Elke keer dat ik naar dat huis ga, voor een of ander familiefeest, moet ik een weerstand overwinnen. Meestal ben ik dan verre van vrolijk; ik zit het uit. IIk bevind me dan weer in dezelfde hiërarchische positie als toen ik jong was: de middelste van vijf kinderen in een gezin waar het huwelijk van de ouders de nodige spanning teweegbracht. Onder de dreiging die daarvan uitging was uit de vijf kinderen een collectief ontstaan, als een schuilplaats. De instructie daarbij, destijds en nog heel lang daarna, was kort gezegd: ‘mond dicht en meedoen’. Zodoende was die schuilplaats ook een gevangenis geworden die me beknelde.
Met deze wandeling zou ik naar het huis van mijn jeugd gaan in ‘slow-motion’, met alle tijd om dit te onderzoeken. Na een paar weken van wennen aan het idee, plannen en voorbereiden vertrok ik eind februari: via Voorburg naar Leiden, dan langs de Oude Rijn richting Utrecht, langs de Kromme Rijn naar Wijk bij Duurstede, langs de Nederrijn naar Arnhem en vandaar naar Nijmegen om daar na een kleine twee weken aan te komen.
De eerste dagen merkte ik dat ik vooral bezig was met ‘waar zet ik mijn voeten neer’. En als ik me realiseerde dat ik alleen maar naar het pad keek stopte ik om even om me heen te kijken, naar het landschap en naar hoe de route verder ging. Het bleek dat wandelen een voortdurend ‘nu’ is. Je komt er amper aan toe om na te denken over ingewikkelde zaken. Heerlijk eigenlijk.
Daarna liep ik een aantal dagen met een coltrui aan die van mijn vader was geweest. Hij overleed afgelopen april, 93 jaar oud. Ik droeg de trui voor het eerst. Al wandelend vroeg ik mij soms af: hoeveel van hem zit er in mij? En waarin ben ik anders dan hij? De route voerde langs de begraafplaats waar hij begraven ligt. Ik nam er een pauze. Het milde verdriet om zijn overlijden was meer aanwezig dan eerder, zo leek het. Ik stond meer open.
Tijdens het mediteren op de logeeradressen merkte ik dat ik diep van binnen sterker aan het worden was. De interne gesprekken die ik soms voer, zoals met familie, kregen ook een andere afloop: ik liet me niet meer zomaar opzijzetten, maar verdedigde mijn eigen positie. Er was iets in mij aan het veranderen.

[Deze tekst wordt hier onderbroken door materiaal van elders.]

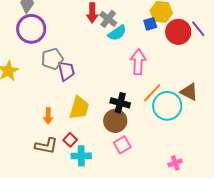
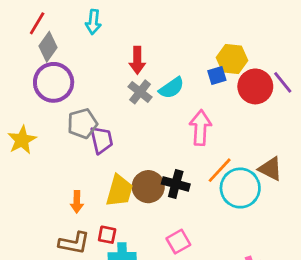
gray cross: (108, 19) -> (140, 92), moved
brown circle: (115, 121) -> (148, 187), moved
red square: (70, 140) -> (107, 235), turned -32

Tot Arnhem ging de route steeds naar het oosten, daarna naar het zuiden richting Nijmegen. Mijn weerzin om naar dat huis te gaan werd nu opnieuw voelbaar. Ja, dacht ik, hier doe ik het voor. Maar wat doe ik er nu mee? In de ochtend van de laatste dag besprong me weer de angst om daar aan te komen. Het zat in mijn maag en m’n darmen, sterker dan ooit. Gelukkig realiseerde ik me: ik moet niet bang zijn voor deze angst, ik moet deze angst juist helemaal toelaten. Het vulde mijn hele lijf. Zinderend. Het ging over in een tinteling en doofde langzaam uit en verdween. Er was in het nu, op mijn hotelkamer tussen Arnhem en Nijmegen, immers niets om bang voor te zijn. Het gebeurde die dag nog een paar keer, steeds minder intens.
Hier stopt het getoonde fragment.